EU
Thought for the Day is an anachronism, but there is one (only one) that has ever stuck in my head. It was broadcast in 2012 by Lionel Blue and it was about Europe, particularly about Europe immediately after the war. This is the transcript from the BBC website:
While spring cleaning, I found a packet of postcards I’d sent to my parents from Holland just after the second world war. To my surprise I’d forgotten how grey wartime food was. At the end even potatoes and bread were rationed. We dined on snoek. But in Holland, I wrote frenziedly, real cream oozed out of cakes, and sandwiches overflowed with meat. And with an exchange rate of ten guilders to the pound, living was cheap. 8 bob a day covered my youth hostel, cigarettes and chips. I couldn’t afford dances or cinemas and I wasn’t allowed in sex shop being too young. So I mooched around looking for freebies which is how I fell from heaven into hell.
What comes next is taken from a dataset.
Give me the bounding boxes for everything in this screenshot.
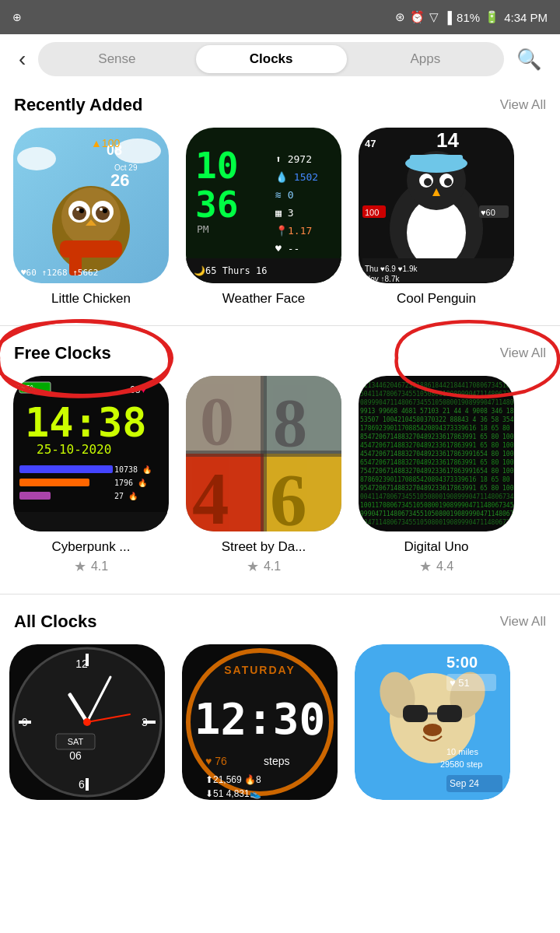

Along a well built street I noticed a ruined facade. A faded notice said Hollandsche Schouwburg - Dutch Theatre- but there were no programmes. I tried a door, it opened and in the gaunt roofless theatre, an English notice among bunches of sodden flowers said this was the collecting place of men women and children awaiting deportation to the death camps. Their sufferings it said were indescribable. I sat down and wept.
Back at the youth hostel the students comforted me.
There was light ahead, they said. Schuman. Monnet and Adenauer were starting an iron and steel community, to make future Franco-German wars impossible. It was indeed the first step towards the present European Union.But now I’m frightened. I see the same signs that accompanied the end of the Weimar republic and the rise of the dictators. Currencies in trouble. Swastikas at football matches. Massacre at Srebrenica. The search for scapegoats, the rise of media demagoguery. Loving ourselves but not our neighbours as ourselves. The endemic problems of European tribalism, economic and spiritual. Heaven and hell are very close, and the devil is in the detail. To finish on a foody spiritual note - here’s a saying from Lao Tse a Chinese prime minister of long ago who became a contemplative hermit in his old age, unintentionally founding a new religion.
‘Govern a state as you would make an omelette’ he said-‘with care.’ I’ve never personally succeeded with omelettes so I can’t help there. Mine broke up into scrambled egg which with a dollop of Jam is truly gorgeous. Sometimes if you’re lucky or if you pray hard enough, failure can turn into success. May it be so with Europe!
Whatever the failings of post-war Europe and the EU (and there are quite a few), I want Britain, and England, to remain part of an organisation that exists, at its foundation, to favour cooperation and agreement over war and animosity. Everything else is frankly just noise.